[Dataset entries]
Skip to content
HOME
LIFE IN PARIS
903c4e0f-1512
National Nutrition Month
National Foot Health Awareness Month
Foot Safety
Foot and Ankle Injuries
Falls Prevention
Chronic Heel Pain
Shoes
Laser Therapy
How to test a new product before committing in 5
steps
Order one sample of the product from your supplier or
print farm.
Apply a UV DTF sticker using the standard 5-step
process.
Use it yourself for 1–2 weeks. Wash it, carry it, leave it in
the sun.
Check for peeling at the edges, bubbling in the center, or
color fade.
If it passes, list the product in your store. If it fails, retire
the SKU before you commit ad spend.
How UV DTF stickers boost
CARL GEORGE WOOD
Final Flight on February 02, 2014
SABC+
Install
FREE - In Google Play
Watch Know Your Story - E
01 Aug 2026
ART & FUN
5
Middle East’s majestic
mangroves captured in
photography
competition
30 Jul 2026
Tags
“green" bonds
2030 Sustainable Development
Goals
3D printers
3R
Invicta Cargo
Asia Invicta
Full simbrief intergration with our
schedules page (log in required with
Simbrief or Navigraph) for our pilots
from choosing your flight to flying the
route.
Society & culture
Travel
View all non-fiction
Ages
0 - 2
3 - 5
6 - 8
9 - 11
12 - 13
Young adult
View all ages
...
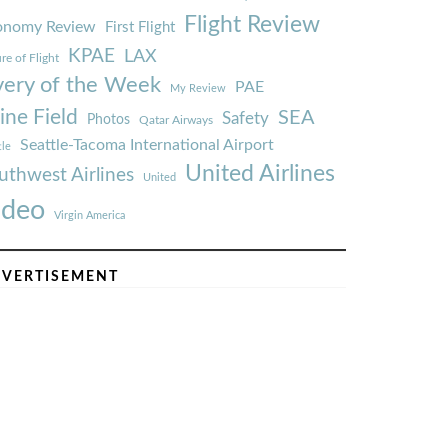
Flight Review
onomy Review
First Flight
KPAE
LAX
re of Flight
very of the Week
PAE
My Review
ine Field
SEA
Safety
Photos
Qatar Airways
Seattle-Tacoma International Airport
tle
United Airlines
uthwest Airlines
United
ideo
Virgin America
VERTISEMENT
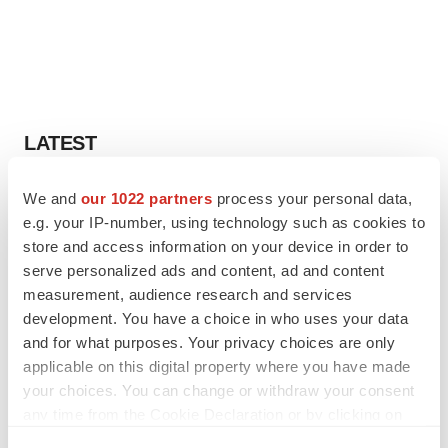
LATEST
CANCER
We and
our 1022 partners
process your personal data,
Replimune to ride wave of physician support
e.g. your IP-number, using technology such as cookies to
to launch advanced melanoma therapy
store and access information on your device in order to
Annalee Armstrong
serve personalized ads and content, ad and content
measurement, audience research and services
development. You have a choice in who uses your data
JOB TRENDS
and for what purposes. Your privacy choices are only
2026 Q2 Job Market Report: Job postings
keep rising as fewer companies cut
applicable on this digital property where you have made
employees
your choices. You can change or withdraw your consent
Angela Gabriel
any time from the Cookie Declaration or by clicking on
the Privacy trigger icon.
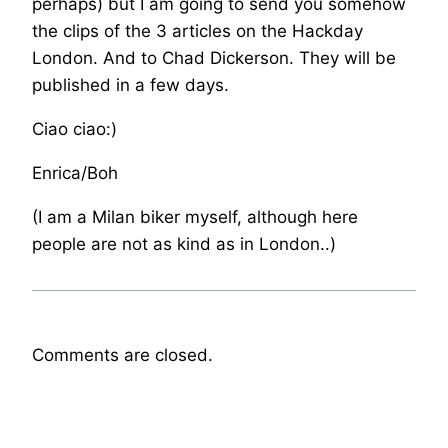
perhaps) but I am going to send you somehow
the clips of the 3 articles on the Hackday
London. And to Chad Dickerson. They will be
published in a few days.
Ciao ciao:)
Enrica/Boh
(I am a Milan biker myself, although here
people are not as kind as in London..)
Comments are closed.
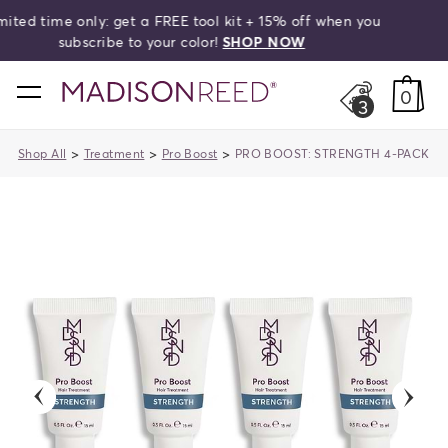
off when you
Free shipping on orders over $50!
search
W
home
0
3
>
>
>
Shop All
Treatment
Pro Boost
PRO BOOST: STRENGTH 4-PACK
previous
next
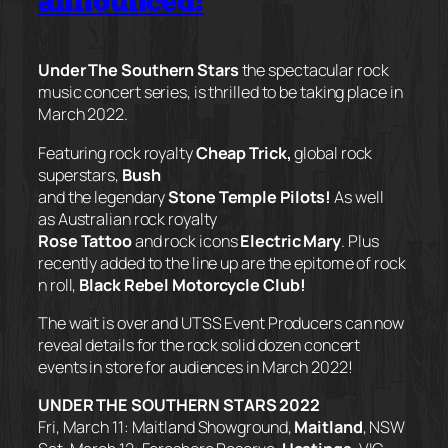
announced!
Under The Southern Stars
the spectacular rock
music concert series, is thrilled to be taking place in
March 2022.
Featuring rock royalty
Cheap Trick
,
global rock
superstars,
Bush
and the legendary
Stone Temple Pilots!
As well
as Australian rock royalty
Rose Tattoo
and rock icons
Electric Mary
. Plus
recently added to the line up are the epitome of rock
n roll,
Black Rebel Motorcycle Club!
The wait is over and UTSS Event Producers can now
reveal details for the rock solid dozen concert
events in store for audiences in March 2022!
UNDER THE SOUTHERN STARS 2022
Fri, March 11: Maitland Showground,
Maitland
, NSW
--
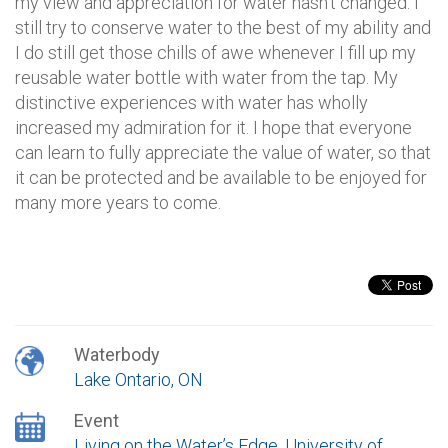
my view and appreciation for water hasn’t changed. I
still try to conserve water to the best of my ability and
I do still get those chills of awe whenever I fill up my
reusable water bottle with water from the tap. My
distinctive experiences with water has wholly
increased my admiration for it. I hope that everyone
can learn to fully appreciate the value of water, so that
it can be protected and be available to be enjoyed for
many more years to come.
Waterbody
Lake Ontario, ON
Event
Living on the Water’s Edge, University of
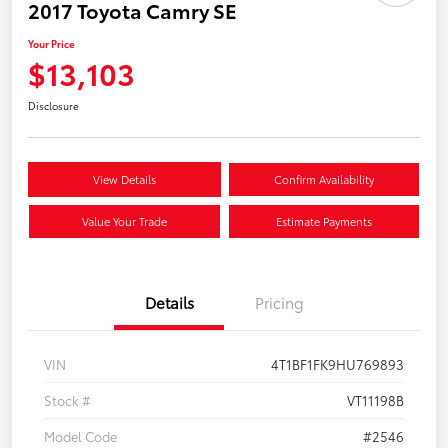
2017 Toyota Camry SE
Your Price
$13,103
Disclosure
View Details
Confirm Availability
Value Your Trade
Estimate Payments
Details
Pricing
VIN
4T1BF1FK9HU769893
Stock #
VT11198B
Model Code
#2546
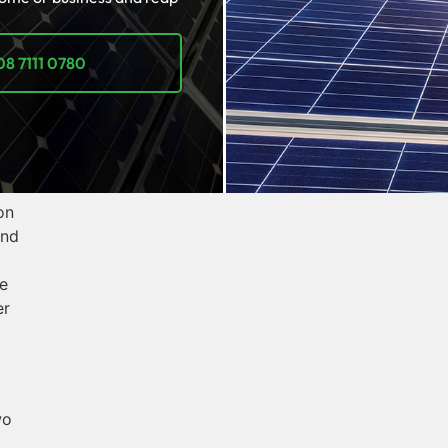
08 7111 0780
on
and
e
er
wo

> THE PROBLEM
Copy each line of the data that contains the word "Month", leaving the other lines out.

> EXERCISE RESULT
National Nutrition Month
National Foot Health Awareness Month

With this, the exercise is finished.